■ ABOUT THIS TASK ■
Repeat the entire listing exactly. Omit all pictures.

■ ENTRIES SHOWN ■
★ ★ ★ ★ ★ ★ ★
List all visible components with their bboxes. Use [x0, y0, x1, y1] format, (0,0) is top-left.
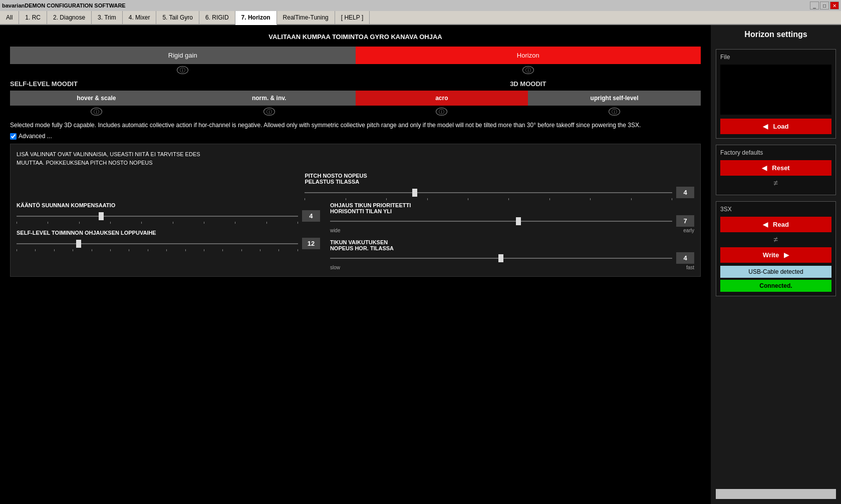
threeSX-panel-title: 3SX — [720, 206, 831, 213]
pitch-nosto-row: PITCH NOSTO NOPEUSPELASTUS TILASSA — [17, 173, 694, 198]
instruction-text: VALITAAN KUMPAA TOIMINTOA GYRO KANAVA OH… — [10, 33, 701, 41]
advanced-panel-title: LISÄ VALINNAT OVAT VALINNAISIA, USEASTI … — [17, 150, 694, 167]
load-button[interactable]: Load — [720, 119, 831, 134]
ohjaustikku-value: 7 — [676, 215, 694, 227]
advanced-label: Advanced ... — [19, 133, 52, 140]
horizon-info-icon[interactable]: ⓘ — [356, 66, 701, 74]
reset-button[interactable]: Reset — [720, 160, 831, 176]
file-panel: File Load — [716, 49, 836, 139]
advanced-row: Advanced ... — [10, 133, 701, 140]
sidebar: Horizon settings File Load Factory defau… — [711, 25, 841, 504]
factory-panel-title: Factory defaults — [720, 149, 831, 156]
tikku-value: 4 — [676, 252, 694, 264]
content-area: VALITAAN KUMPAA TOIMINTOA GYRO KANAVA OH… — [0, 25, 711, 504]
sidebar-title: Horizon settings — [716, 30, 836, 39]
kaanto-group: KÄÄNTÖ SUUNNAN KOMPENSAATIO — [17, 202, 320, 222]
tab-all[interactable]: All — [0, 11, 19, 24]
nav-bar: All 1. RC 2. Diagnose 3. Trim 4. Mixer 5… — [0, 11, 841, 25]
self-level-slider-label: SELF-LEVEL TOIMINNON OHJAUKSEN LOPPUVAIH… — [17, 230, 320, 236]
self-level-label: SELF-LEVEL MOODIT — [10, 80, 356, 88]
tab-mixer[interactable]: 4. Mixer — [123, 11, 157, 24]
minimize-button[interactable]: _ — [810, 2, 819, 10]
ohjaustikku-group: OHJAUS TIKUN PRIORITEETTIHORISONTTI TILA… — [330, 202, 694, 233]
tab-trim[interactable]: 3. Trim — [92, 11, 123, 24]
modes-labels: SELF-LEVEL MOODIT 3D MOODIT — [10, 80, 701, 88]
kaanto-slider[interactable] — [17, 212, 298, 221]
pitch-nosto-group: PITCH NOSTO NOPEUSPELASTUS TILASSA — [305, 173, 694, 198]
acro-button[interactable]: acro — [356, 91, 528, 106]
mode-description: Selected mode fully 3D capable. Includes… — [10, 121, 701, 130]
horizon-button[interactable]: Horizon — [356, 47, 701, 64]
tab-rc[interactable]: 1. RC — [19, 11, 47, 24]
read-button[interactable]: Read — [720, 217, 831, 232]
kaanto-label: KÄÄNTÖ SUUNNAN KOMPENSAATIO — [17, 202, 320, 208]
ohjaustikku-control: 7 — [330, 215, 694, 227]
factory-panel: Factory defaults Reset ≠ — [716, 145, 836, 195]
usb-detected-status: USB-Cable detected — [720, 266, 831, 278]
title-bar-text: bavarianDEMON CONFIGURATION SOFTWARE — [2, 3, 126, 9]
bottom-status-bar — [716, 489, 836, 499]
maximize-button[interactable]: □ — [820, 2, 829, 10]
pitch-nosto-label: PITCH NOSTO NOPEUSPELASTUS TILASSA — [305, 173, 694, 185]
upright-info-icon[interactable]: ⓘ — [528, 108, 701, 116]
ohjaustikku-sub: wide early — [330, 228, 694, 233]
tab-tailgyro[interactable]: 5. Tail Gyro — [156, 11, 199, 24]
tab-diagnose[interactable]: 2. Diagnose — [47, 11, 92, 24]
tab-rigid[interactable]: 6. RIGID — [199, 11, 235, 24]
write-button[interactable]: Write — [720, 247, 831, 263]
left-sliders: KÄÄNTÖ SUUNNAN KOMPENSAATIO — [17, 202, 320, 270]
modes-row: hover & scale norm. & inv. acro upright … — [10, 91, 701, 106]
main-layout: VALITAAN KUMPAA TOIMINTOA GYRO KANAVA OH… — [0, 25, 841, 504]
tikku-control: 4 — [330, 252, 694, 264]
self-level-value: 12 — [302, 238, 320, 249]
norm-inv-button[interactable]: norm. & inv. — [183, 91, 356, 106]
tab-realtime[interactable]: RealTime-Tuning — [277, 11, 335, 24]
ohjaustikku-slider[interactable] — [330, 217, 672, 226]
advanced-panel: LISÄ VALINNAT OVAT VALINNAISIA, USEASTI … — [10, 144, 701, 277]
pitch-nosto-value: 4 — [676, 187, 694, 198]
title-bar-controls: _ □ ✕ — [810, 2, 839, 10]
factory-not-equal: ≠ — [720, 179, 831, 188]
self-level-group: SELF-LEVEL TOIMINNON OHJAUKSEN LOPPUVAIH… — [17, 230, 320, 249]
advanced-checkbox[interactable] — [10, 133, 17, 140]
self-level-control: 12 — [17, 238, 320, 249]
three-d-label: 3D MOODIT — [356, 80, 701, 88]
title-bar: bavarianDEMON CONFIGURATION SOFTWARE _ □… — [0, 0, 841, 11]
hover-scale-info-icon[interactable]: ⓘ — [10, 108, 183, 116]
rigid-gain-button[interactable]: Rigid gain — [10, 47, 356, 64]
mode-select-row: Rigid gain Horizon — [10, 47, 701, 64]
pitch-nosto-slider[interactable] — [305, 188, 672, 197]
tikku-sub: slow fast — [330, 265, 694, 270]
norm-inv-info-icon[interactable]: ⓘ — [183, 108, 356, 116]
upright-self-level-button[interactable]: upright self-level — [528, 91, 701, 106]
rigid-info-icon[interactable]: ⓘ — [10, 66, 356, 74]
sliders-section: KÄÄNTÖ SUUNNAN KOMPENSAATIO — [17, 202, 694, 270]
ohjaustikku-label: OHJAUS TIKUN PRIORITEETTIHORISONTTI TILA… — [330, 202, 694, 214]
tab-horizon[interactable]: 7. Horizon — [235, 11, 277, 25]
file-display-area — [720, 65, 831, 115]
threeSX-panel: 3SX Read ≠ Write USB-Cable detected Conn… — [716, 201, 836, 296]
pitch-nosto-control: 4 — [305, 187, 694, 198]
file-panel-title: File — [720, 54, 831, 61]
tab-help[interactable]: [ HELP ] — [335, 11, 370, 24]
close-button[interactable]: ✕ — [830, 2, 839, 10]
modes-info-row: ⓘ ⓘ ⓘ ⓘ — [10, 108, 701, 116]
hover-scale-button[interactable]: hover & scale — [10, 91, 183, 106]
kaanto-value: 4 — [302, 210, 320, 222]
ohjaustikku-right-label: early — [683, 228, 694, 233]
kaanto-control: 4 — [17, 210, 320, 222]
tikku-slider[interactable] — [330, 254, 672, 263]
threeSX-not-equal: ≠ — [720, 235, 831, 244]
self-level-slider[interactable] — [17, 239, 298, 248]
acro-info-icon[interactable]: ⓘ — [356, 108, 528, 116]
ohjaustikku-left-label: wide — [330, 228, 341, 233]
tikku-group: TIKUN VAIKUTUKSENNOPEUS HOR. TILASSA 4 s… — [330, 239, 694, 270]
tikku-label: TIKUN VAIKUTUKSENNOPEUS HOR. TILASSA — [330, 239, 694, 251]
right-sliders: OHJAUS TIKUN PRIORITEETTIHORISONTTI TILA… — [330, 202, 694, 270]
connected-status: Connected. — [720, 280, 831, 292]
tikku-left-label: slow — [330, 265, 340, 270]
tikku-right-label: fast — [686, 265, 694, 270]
★ ★ ★ ★ ★ ★ ★
■ RESPONSE TO THIS EXERCISE ■
List all visible components with their bboxes. Use [x0, y0, x1, y1] format, (0,0) is top-left.
threeSX-panel-title: 3SX — [720, 206, 831, 213]
pitch-nosto-row: PITCH NOSTO NOPEUSPELASTUS TILASSA — [17, 173, 694, 198]
instruction-text: VALITAAN KUMPAA TOIMINTOA GYRO KANAVA OH… — [10, 33, 701, 41]
advanced-panel-title: LISÄ VALINNAT OVAT VALINNAISIA, USEASTI … — [17, 150, 694, 167]
load-button[interactable]: Load — [720, 119, 831, 134]
ohjaustikku-value: 7 — [676, 215, 694, 227]
advanced-label: Advanced ... — [19, 133, 52, 140]
horizon-info-icon[interactable]: ⓘ — [356, 66, 701, 74]
reset-button[interactable]: Reset — [720, 160, 831, 176]
file-panel: File Load — [716, 49, 836, 139]
advanced-row: Advanced ... — [10, 133, 701, 140]
sidebar: Horizon settings File Load Factory defau… — [711, 25, 841, 504]
factory-panel-title: Factory defaults — [720, 149, 831, 156]
tikku-value: 4 — [676, 252, 694, 264]
content-area: VALITAAN KUMPAA TOIMINTOA GYRO KANAVA OH… — [0, 25, 711, 504]
sidebar-title: Horizon settings — [716, 30, 836, 39]
kaanto-group: KÄÄNTÖ SUUNNAN KOMPENSAATIO — [17, 202, 320, 222]
tab-all[interactable]: All — [0, 11, 19, 24]
nav-bar: All 1. RC 2. Diagnose 3. Trim 4. Mixer 5… — [0, 11, 841, 25]
self-level-slider-label: SELF-LEVEL TOIMINNON OHJAUKSEN LOPPUVAIH… — [17, 230, 320, 236]
self-level-label: SELF-LEVEL MOODIT — [10, 80, 356, 88]
tab-mixer[interactable]: 4. Mixer — [123, 11, 157, 24]
minimize-button[interactable]: _ — [810, 2, 819, 10]
ohjaustikku-group: OHJAUS TIKUN PRIORITEETTIHORISONTTI TILA… — [330, 202, 694, 233]
tab-trim[interactable]: 3. Trim — [92, 11, 123, 24]
modes-labels: SELF-LEVEL MOODIT 3D MOODIT — [10, 80, 701, 88]
kaanto-slider[interactable] — [17, 212, 298, 221]
pitch-nosto-group: PITCH NOSTO NOPEUSPELASTUS TILASSA — [305, 173, 694, 198]
acro-button[interactable]: acro — [356, 91, 528, 106]
mode-description: Selected mode fully 3D capable. Includes… — [10, 121, 701, 130]
horizon-button[interactable]: Horizon — [356, 47, 701, 64]
tab-rc[interactable]: 1. RC — [19, 11, 47, 24]
read-button[interactable]: Read — [720, 217, 831, 232]
kaanto-label: KÄÄNTÖ SUUNNAN KOMPENSAATIO — [17, 202, 320, 208]
ohjaustikku-control: 7 — [330, 215, 694, 227]
factory-panel: Factory defaults Reset ≠ — [716, 145, 836, 195]
usb-detected-status: USB-Cable detected — [720, 266, 831, 278]
title-bar-text: bavarianDEMON CONFIGURATION SOFTWARE — [2, 3, 126, 9]
bottom-status-bar — [716, 489, 836, 499]
maximize-button[interactable]: □ — [820, 2, 829, 10]
pitch-nosto-label: PITCH NOSTO NOPEUSPELASTUS TILASSA — [305, 173, 694, 185]
upright-info-icon[interactable]: ⓘ — [528, 108, 701, 116]
ohjaustikku-sub: wide early — [330, 228, 694, 233]
tab-tailgyro[interactable]: 5. Tail Gyro — [156, 11, 199, 24]
tab-diagnose[interactable]: 2. Diagnose — [47, 11, 92, 24]
tab-rigid[interactable]: 6. RIGID — [199, 11, 235, 24]
write-button[interactable]: Write — [720, 247, 831, 263]
left-sliders: KÄÄNTÖ SUUNNAN KOMPENSAATIO — [17, 202, 320, 270]
modes-row: hover & scale norm. & inv. acro upright … — [10, 91, 701, 106]
main-layout: VALITAAN KUMPAA TOIMINTOA GYRO KANAVA OH… — [0, 25, 841, 504]
tikku-control: 4 — [330, 252, 694, 264]
self-level-value: 12 — [302, 238, 320, 249]
norm-inv-button[interactable]: norm. & inv. — [183, 91, 356, 106]
tab-realtime[interactable]: RealTime-Tuning — [277, 11, 335, 24]
ohjaustikku-slider[interactable] — [330, 217, 672, 226]
advanced-panel: LISÄ VALINNAT OVAT VALINNAISIA, USEASTI … — [10, 144, 701, 277]
pitch-nosto-value: 4 — [676, 187, 694, 198]
title-bar-controls: _ □ ✕ — [810, 2, 839, 10]
factory-not-equal: ≠ — [720, 179, 831, 188]
self-level-group: SELF-LEVEL TOIMINNON OHJAUKSEN LOPPUVAIH… — [17, 230, 320, 249]
advanced-checkbox[interactable] — [10, 133, 17, 140]
self-level-control: 12 — [17, 238, 320, 249]
three-d-label: 3D MOODIT — [356, 80, 701, 88]
title-bar: bavarianDEMON CONFIGURATION SOFTWARE _ □… — [0, 0, 841, 11]
hover-scale-info-icon[interactable]: ⓘ — [10, 108, 183, 116]
rigid-gain-button[interactable]: Rigid gain — [10, 47, 356, 64]
mode-select-row: Rigid gain Horizon — [10, 47, 701, 64]
pitch-nosto-slider[interactable] — [305, 188, 672, 197]
tikku-sub: slow fast — [330, 265, 694, 270]
norm-inv-info-icon[interactable]: ⓘ — [183, 108, 356, 116]
upright-self-level-button[interactable]: upright self-level — [528, 91, 701, 106]
rigid-info-icon[interactable]: ⓘ — [10, 66, 356, 74]
sliders-section: KÄÄNTÖ SUUNNAN KOMPENSAATIO — [17, 202, 694, 270]
ohjaustikku-label: OHJAUS TIKUN PRIORITEETTIHORISONTTI TILA… — [330, 202, 694, 214]
tab-horizon[interactable]: 7. Horizon — [235, 11, 277, 25]
file-display-area — [720, 65, 831, 115]
threeSX-panel: 3SX Read ≠ Write USB-Cable detected Conn… — [716, 201, 836, 296]
pitch-nosto-control: 4 — [305, 187, 694, 198]
file-panel-title: File — [720, 54, 831, 61]
tab-help[interactable]: [ HELP ] — [335, 11, 370, 24]
close-button[interactable]: ✕ — [830, 2, 839, 10]
modes-info-row: ⓘ ⓘ ⓘ ⓘ — [10, 108, 701, 116]
hover-scale-button[interactable]: hover & scale — [10, 91, 183, 106]
kaanto-value: 4 — [302, 210, 320, 222]
ohjaustikku-right-label: early — [683, 228, 694, 233]
kaanto-control: 4 — [17, 210, 320, 222]
tikku-slider[interactable] — [330, 254, 672, 263]
threeSX-not-equal: ≠ — [720, 235, 831, 244]
self-level-slider[interactable] — [17, 239, 298, 248]
acro-info-icon[interactable]: ⓘ — [356, 108, 528, 116]
ohjaustikku-left-label: wide — [330, 228, 341, 233]
tikku-group: TIKUN VAIKUTUKSENNOPEUS HOR. TILASSA 4 s… — [330, 239, 694, 270]
tikku-label: TIKUN VAIKUTUKSENNOPEUS HOR. TILASSA — [330, 239, 694, 251]
right-sliders: OHJAUS TIKUN PRIORITEETTIHORISONTTI TILA… — [330, 202, 694, 270]
connected-status: Connected. — [720, 280, 831, 292]
tikku-left-label: slow — [330, 265, 340, 270]
tikku-right-label: fast — [686, 265, 694, 270]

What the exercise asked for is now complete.